That is to say, rather than relying on static thresholds or periodic polls, zswap evicts based on live feedback from the reclaim path, tracking actual disk swap-in rates and compression ratios. Cold pages drain to the SSD the moment pressure builds. When memory is truly scarce, the compressed pool is holding your active working set rather than data you stopped touching hours ago, and the page faults that matter most stay in fast compressed RAM rather than going to disk.

But there is, as always, a catch. When zswap hits its max_pool_percent limit, zswap_check_limits() causes zswap_store() to reject the page and return false. This wakes up shrink_worker() to evict cold pages to disk, but that work happens asynchronously – the current page is not stored in zswap and has to go somewhere right now.

What happens next depends on the cgroup's writeback mode:

  1. If writeback is enabled for that cgroup (which is the default), the page falls through to __swap_writepage() and goes directly to disk, bypassing the zswap cache entirely.
  2. If writeback is disabled for that cgroup, the page cycles back to the active list instead, which avoids disk I/O but means the reclaimer must try again later.

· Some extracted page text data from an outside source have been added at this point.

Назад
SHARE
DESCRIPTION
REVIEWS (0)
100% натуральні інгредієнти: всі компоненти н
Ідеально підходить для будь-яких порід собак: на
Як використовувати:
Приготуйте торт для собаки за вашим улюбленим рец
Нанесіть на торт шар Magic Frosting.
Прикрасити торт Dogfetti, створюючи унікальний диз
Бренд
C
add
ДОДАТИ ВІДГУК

This means that under heavy memory pressure with writeback enabled, zswap can start sending pages straight to disk without warning. This creates a performance cliff where the system suddenly drops swap performance from the magnitude you might expect from RAM access to the magnitude you might expect from disk access. This is not worse than zram's behaviour, but it is something to bear in mind.

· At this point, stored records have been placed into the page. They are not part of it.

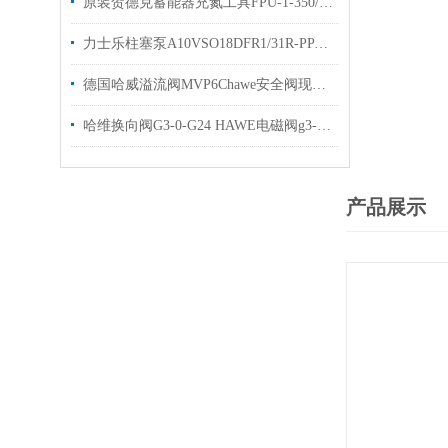
原装贺德克蓄能器充氮工具FPU-1-350/250F4出售
力士乐柱塞泵A10VSO18DFR1/31R-PPA12N00油泵现货
德国哈威溢流阀MVP6Chawe安全阀现货库存
哈维换向阀G3-0-G24 HAWE电磁阀g3-0现货
产品展示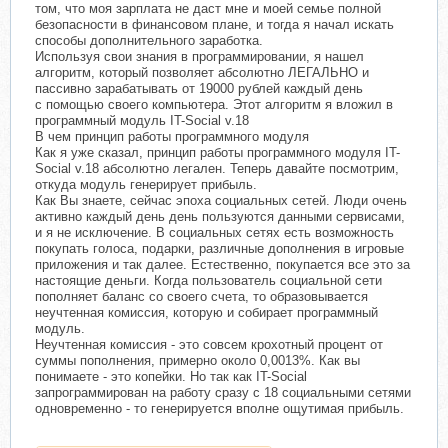
том, что моя зарплата не даст мне и моей семье полной
безопасности в финансовом плане, и тогда я начал искать
способы дополнительного заработка.
Используя свои знания в программировании, я нашел
алгоритм, который позволяет абсолютно ЛЕГАЛЬНО и
пассивно зарабатывать от 19000 рублей каждый день
с помощью своего компьютера. Этот алгоритм я вложил в
программный модуль IT-Social v.18
В чем принцип работы программного модуля
Как я уже сказал, принцип работы программного модуля IT-
Social v.18 абсолютно легален. Теперь давайте посмотрим,
откуда модуль генерирует прибыль.
Как Вы знаете, сейчас эпоха социальных сетей. Люди очень
активно каждый день день пользуются данными сервисами,
и я не исключение. В социальных сетях есть возможность
покупать голоса, подарки, различные дополнения в игровые
приложения и так далее. Естественно, покупается все это за
настоящие деньги. Когда пользователь социальной сети
пополняет баланс со своего счета, то образовывается
неучтенная комиссия, которую и собирает программный
модуль.
Неучтенная комиссия - это совсем крохотный процент от
суммы пополнения, примерно около 0,0013%. Как вы
понимаете - это копейки. Но так как IT-Social
запрограммирован на работу сразу с 18 социальными сетями
одновременно - то генерируется вполне ощутимая прибыль.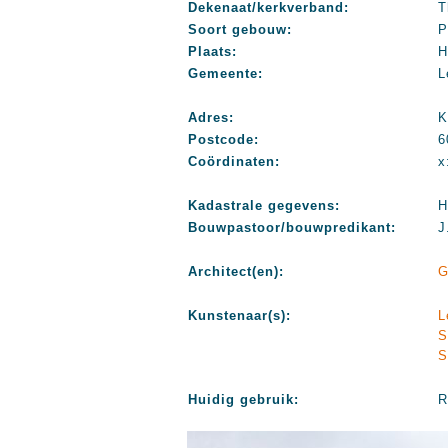
Dekenaat/kerkverband:
T
Soort gebouw:
P
Plaats:
H
Gemeente:
L
Adres:
K
Postcode:
6
Coördinaten:
x
Kadastrale gegevens:
H
Bouwpastoor/bouwpredikant:
J
Architect(en):
G
Kunstenaar(s):
L
S
S
Huidig gebruik:
R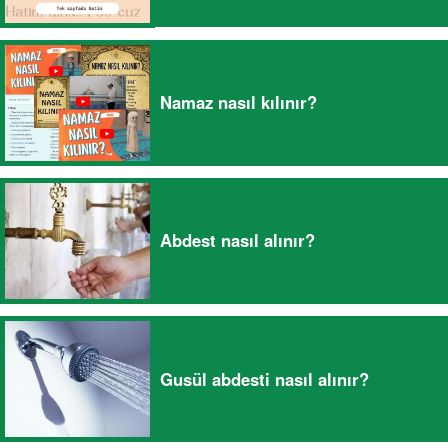
Namaz nasıl kılınır?
Abdest nasıl alınır?
Gusül abdesti nasıl alınır?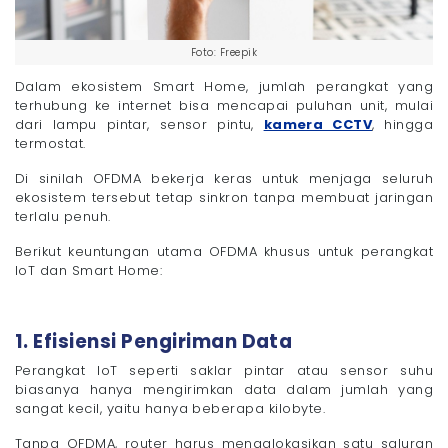
Foto: Freepik
Dalam ekosistem Smart Home, jumlah perangkat yang
terhubung ke internet bisa mencapai puluhan unit, mulai
dari lampu pintar, sensor pintu,
kamera CCTV
, hingga
termostat.
Di sinilah OFDMA bekerja keras untuk menjaga seluruh
ekosistem tersebut tetap sinkron tanpa membuat jaringan
terlalu penuh.
Berikut keuntungan utama OFDMA khusus untuk perangkat
IoT dan Smart Home:
1. Efisiensi Pengiriman Data
Perangkat IoT seperti saklar pintar atau sensor suhu
biasanya hanya mengirimkan data dalam jumlah yang
sangat kecil, yaitu hanya beberapa kilobyte.
Tanpa OFDMA, router harus mengalokasikan satu saluran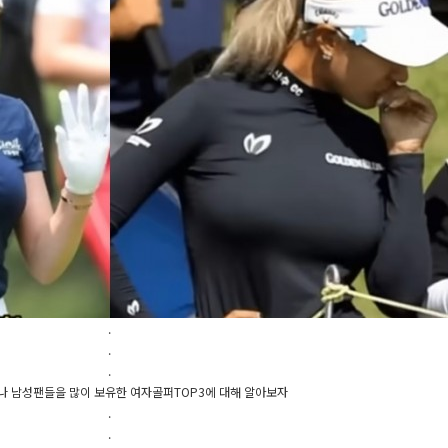
.
.
.
 남성팬들을 많이 보유한 여자골퍼TOP3에 대해 알아보자
.
.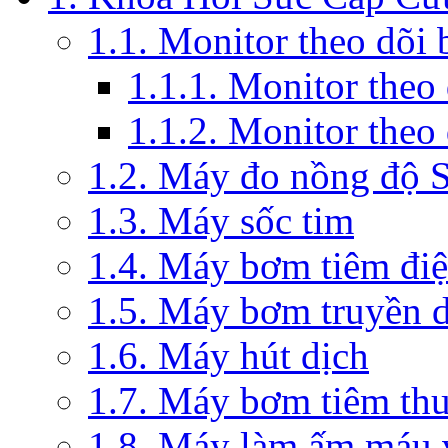
1.1. Monitor theo dõi
1.1.1. Monitor theo
1.1.2. Monitor theo
1.2. Máy đo nồng độ 
1.3. Máy sốc tim
1.4. Máy bơm tiêm đi
1.5. Máy bơm truyền 
1.6. Máy hút dịch
1.7. Máy bơm tiêm th
1.8. Máy làm ấm máu v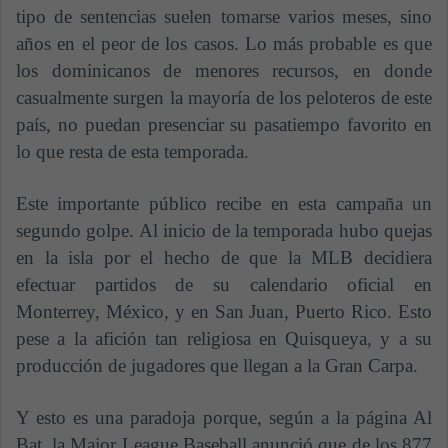
tipo de sentencias suelen tomarse varios meses, sino
años en el peor de los casos. Lo más probable es que
los dominicanos de menores recursos, en donde
casualmente surgen la mayoría de los peloteros de este
país, no puedan presenciar su pasatiempo favorito en
lo que resta de esta temporada.
Este importante público recibe en esta campaña un
segundo golpe. Al inicio de la temporada hubo quejas
en la isla por el hecho de que la MLB decidiera
efectuar partidos de su calendario oficial en
Monterrey, México, y en San Juan, Puerto Rico. Esto
pese a la afición tan religiosa en Quisqueya, y a su
producción de jugadores que llegan a la Gran Carpa.
Y esto es una paradoja porque, según a la página Al
Bat, la Major League Baseball anunció que de los 877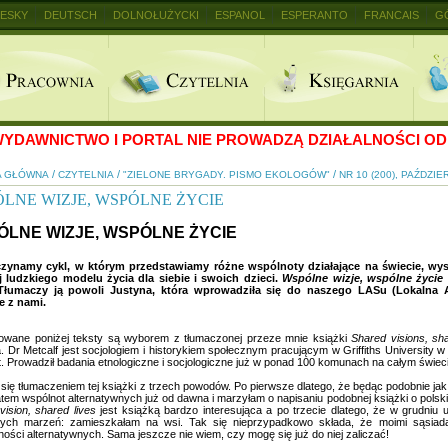
ESKY
DEUTSCH
DOLNOŁUŻYCKI
ESPANOL
ESPERANTO
FRANCAIS
G
+
YDAWNICTWO I PORTAL NIE PROWADZĄ DZIAŁALNOŚCI OD 
/
/
/
A GŁÓWNA
CZYTELNIA
"ZIELONE BRYGADY. PISMO EKOLOGÓW"
NR 10 (200), PAŹDZIE
LNE WIZJE, WSPÓLNE ŻYCIE
LNE WIZJE, WSPÓLNE ŻYCIE
ynamy cykl, w którym przedstawiamy różne wspólnoty działające na świecie, wysił
j ludzkiego modelu życia dla siebie i swoich dzieci.
Wspólne wizje, wspólne życie
 Tłumaczy ją powoli Justyna, która wprowadziła się do naszego LASu (Lokalna 
e z nami.
owane poniżej teksty są wyborem z tłumaczonej przeze mnie książki
Shared visions, sha
. Dr Metcalf jest socjologiem i historykiem społecznym pracującym w Griffiths University w
t. Prowadził badania etnologiczne i socjologiczne już w ponad 100 komunach na całym świec
 się tłumaczeniem tej książki z trzech powodów. Po pierwsze dlatego, że będąc podobnie jak
atem wspólnot alternatywnych już od dawna i marzyłam o napisaniu podobnej książki o polski
vision, shared lives
jest książką bardzo interesująca a po trzecie dlatego, że w grudniu
cych marzeń: zamieszkałam na wsi. Tak się nieprzypadkowo składa, że moimi sąsiadami
ości alternatywnych. Sama jeszcze nie wiem, czy mogę się już do niej zaliczać!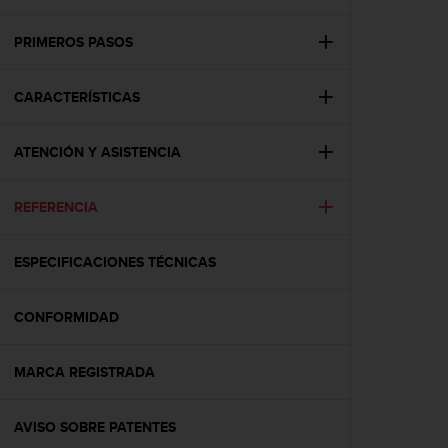
m
i
s
PRIMEROS PASOS
o
d
CARACTERÍSTICAS
e
a
l
ATENCIÓN Y ASISTENCIA
c
a
n
REFERENCIA
z
a
r
ESPECIFICACIONES TÉCNICAS
e
l
CONFORMIDAD
n
i
v
MARCA REGISTRADA
e
l
d
AVISO SOBRE PATENTES
e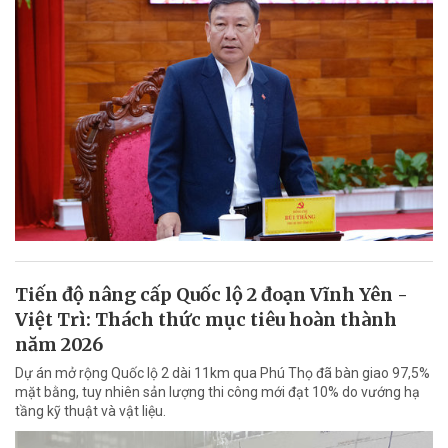
Tiến độ nâng cấp Quốc lộ 2 đoạn Vĩnh Yên -
Việt Trì: Thách thức mục tiêu hoàn thành
năm 2026
Dự án mở rộng Quốc lộ 2 dài 11km qua Phú Thọ đã bàn giao 97,5%
mặt bằng, tuy nhiên sản lượng thi công mới đạt 10% do vướng hạ
tầng kỹ thuật và vật liệu.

Performance characteristics and trade-offs

Both technologies trade CPU cycles for reduced I/O – and under normal operation, their overhead profiles are broadly comparable. The differences that matter are in the failure modes, and those differences are significant.

Handling incompressible data

Compressed swap is obviously useful when data compresses well. What's less obvious is what happens when it doesn't, and the two technologies make opposite bets here.

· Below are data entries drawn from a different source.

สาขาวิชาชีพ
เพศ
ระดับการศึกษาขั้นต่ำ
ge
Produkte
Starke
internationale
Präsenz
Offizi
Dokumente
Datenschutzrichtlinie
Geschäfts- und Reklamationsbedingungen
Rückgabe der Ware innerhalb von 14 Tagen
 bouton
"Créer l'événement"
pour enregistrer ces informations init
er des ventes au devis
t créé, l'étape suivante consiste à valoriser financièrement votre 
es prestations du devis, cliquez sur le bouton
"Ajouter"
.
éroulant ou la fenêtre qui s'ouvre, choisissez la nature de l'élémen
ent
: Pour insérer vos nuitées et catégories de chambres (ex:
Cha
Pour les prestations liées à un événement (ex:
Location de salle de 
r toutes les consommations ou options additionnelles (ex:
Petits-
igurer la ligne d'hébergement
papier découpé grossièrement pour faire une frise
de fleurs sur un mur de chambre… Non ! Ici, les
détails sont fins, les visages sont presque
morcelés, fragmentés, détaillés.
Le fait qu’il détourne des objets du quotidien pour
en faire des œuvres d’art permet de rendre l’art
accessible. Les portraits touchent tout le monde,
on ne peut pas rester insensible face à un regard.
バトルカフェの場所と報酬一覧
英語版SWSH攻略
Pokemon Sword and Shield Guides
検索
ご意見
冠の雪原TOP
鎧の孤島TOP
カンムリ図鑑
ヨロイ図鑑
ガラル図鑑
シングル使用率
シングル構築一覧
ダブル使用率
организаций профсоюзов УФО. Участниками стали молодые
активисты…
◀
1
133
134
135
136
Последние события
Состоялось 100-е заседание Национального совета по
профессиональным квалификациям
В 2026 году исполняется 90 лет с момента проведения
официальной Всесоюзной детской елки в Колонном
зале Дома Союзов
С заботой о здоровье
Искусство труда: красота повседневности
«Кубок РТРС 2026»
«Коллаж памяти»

zswap can detect incompressible pages during compression and reject them, sending them straight to disk. This saves both RAM (by not storing poorly compressed data) and CPU cycles (by not repeatedly trying to compress incompressible data). You can see how often zswap has done that in the reject_compress_poor counter in /sys/kernel/debug/zswap/.

By comparison, zram compresses everything regardless of compression ratio by default. zram tracks these poorly-compressed pages in its huge_pages statistic, but will happily store even 4KB pages that compress to 3.9KB, wasting both memory and CPU.

This means zswap usually has better worst-case behaviour for workloads with lots of incompressible data, though the difference is often negligible in practice for typical mixed workloads.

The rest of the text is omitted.